'''

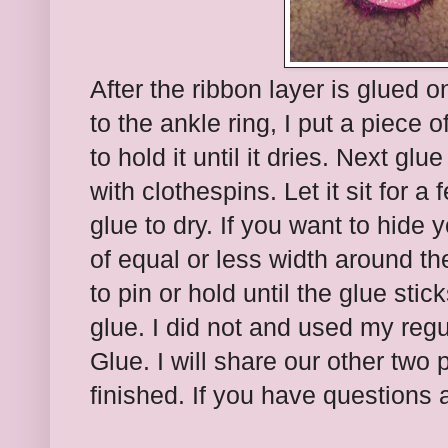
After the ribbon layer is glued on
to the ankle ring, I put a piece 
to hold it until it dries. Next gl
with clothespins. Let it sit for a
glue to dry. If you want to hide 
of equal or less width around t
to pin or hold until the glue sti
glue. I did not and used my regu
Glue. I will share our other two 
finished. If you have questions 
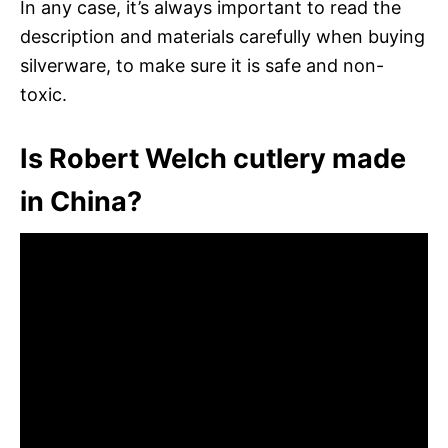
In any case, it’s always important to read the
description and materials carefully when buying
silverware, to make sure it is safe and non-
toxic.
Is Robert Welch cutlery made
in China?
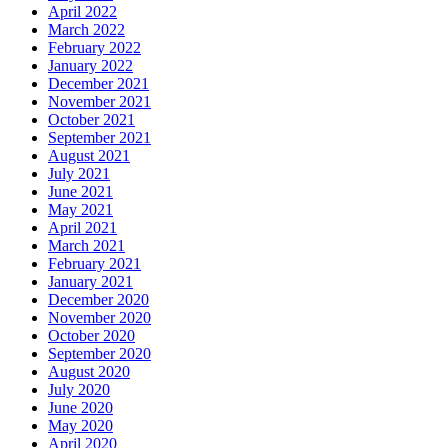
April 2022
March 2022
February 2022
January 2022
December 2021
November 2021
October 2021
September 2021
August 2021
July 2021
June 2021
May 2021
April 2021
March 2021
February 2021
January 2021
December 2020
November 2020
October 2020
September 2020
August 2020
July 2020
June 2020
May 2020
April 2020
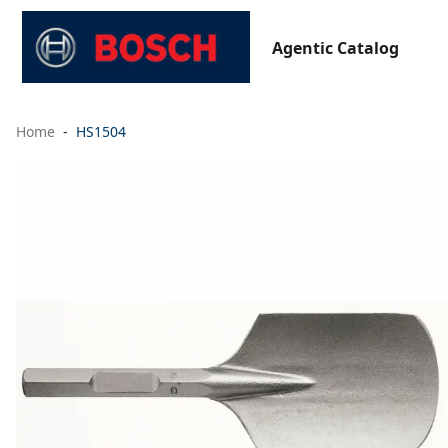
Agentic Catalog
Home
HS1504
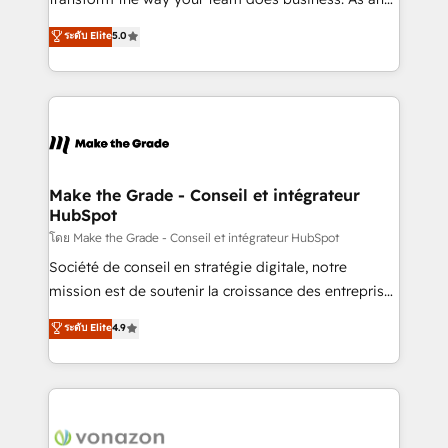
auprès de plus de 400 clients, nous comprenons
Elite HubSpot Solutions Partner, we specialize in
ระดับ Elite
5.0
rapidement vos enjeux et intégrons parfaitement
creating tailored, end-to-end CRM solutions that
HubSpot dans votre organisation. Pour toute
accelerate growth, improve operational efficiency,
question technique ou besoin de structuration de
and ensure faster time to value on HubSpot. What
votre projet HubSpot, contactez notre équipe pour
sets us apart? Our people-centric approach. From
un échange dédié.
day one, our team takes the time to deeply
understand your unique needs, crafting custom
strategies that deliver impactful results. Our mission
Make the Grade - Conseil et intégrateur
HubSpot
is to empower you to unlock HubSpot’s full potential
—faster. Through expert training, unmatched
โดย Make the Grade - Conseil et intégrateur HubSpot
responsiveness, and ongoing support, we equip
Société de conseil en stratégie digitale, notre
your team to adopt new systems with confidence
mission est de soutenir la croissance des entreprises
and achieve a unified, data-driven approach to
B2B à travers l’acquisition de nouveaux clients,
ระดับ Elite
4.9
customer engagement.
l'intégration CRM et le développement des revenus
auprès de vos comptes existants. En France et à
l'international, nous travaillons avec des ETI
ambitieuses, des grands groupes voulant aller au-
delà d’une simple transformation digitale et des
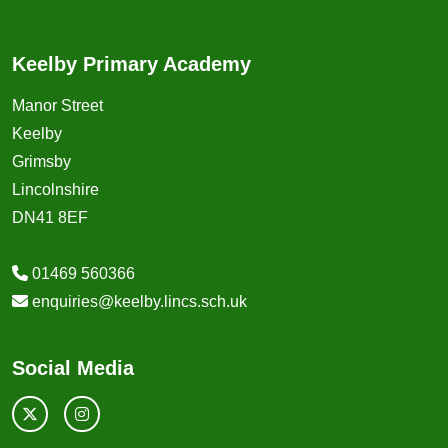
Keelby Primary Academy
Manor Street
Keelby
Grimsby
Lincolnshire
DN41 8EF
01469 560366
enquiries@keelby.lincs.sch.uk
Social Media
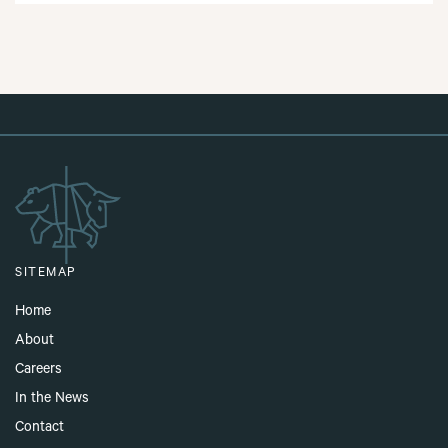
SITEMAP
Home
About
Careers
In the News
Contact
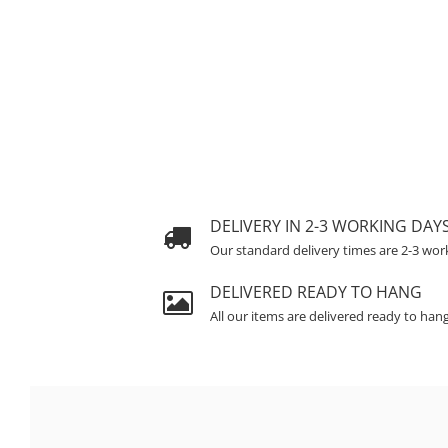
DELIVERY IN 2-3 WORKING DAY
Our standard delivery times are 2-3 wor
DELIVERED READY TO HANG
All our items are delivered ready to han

'''
'''

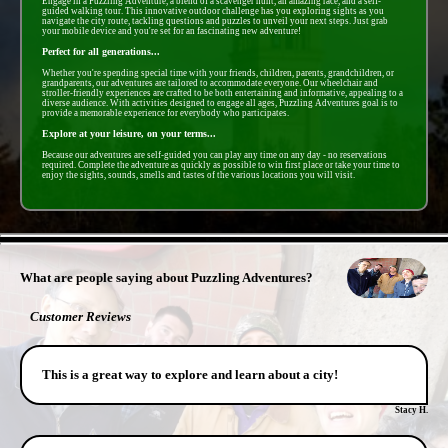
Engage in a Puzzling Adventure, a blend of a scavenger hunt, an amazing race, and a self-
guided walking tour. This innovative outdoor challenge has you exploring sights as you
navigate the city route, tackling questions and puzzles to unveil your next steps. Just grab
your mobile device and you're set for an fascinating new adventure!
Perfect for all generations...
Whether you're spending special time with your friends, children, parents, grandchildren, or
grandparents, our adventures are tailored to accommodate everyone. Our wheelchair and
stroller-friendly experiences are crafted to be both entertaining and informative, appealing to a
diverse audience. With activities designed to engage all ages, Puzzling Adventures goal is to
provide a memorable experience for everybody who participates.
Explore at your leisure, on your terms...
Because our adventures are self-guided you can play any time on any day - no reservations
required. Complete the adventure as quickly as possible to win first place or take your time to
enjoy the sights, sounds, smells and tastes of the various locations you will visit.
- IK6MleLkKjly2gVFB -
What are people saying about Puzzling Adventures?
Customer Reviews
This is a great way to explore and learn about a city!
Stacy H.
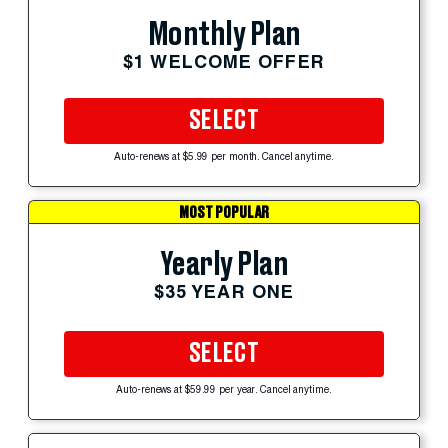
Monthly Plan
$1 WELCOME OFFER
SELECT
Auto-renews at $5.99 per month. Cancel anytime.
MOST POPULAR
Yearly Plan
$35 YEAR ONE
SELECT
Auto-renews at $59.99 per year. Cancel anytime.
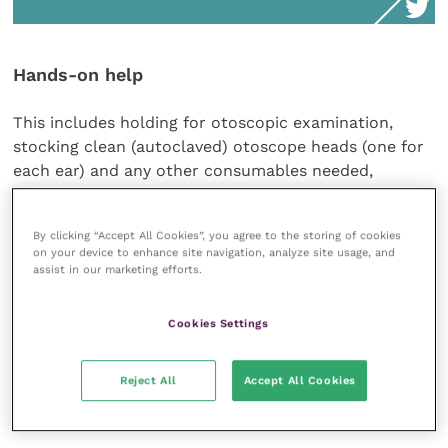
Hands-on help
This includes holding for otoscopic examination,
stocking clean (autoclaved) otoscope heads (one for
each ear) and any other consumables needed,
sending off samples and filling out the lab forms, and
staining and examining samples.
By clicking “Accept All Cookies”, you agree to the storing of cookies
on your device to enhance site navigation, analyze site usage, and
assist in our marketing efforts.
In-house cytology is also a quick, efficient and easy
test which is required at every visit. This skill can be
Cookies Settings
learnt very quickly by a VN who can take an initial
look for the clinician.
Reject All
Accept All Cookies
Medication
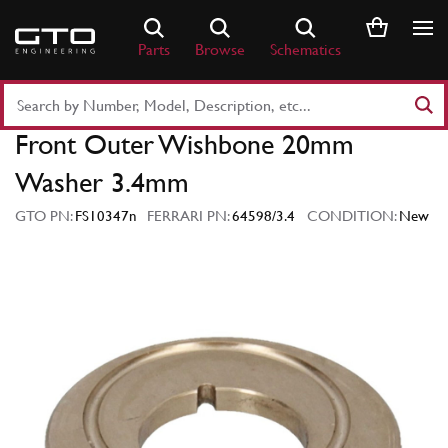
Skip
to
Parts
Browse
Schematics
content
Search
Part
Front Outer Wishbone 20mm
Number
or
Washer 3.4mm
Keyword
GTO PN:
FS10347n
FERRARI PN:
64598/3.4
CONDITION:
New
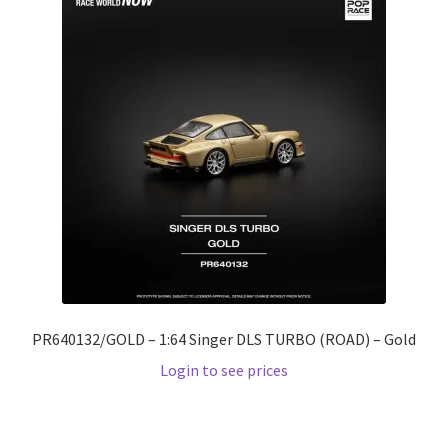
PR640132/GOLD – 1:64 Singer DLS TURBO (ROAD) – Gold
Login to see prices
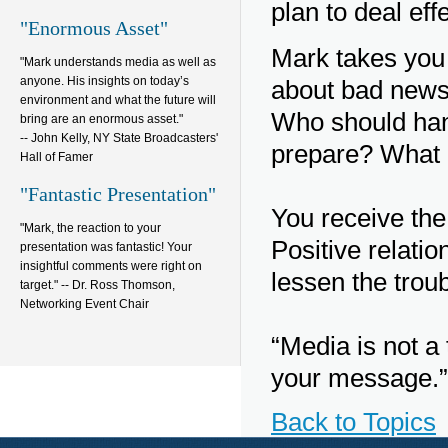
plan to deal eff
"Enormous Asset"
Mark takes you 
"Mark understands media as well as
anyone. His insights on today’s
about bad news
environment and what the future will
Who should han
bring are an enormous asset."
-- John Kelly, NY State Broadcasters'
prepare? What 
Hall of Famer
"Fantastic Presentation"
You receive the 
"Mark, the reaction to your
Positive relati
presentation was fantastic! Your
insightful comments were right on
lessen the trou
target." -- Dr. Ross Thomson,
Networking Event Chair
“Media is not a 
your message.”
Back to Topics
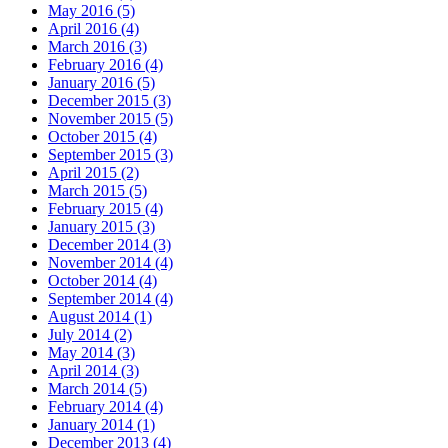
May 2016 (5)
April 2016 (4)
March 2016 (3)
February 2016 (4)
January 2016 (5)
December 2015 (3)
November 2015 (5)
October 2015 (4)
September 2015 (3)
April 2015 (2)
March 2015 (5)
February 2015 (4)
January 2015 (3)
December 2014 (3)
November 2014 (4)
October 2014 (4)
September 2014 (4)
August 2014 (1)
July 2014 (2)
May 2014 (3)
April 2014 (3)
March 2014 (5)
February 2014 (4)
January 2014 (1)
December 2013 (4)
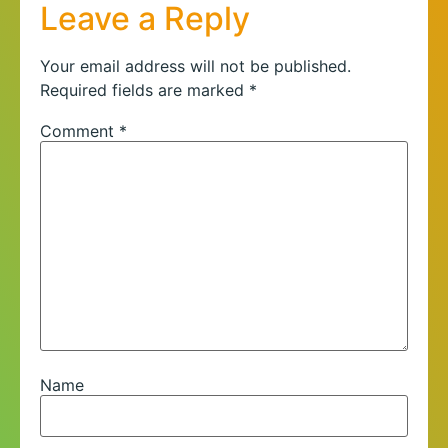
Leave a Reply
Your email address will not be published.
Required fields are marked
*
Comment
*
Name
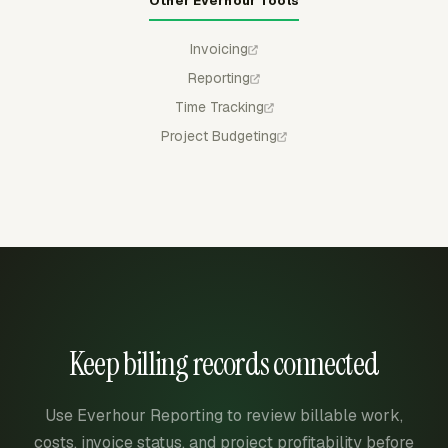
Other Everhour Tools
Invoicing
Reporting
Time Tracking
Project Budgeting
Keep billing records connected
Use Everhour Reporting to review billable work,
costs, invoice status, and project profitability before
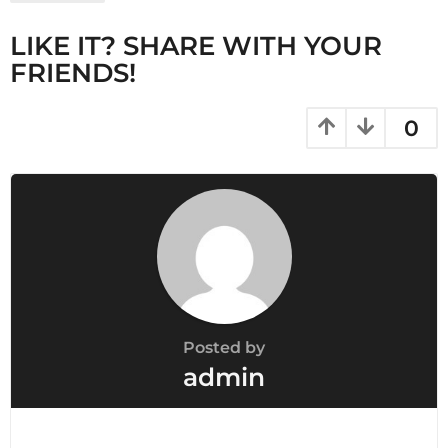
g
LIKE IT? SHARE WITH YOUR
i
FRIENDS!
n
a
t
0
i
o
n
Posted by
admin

'''

- **Problem statement**
Return word for word the lines of the listing above, starting at the line with "After the ribbon layer is glued on" and ending at the line with "Is Robert Welch cutlery made", both included. Pictures do not belong in the copy.

- **Solution for this problem**
After the ribbon layer is glued on
to the ankle ring, I put a piece 
to hold it until it dries. Next gl
with clothespins. Let it sit for a
glue to dry. If you want to hide 
of equal or less width around t
to pin or hold until the glue sti
glue. I did not and used my regu
Glue. I will share our other two 
finished. If you have questions 
In any case, it’s always important to read the
description and materials carefully when buying
silverware, to make sure it is safe and non-
toxic.
Is Robert Welch cutlery made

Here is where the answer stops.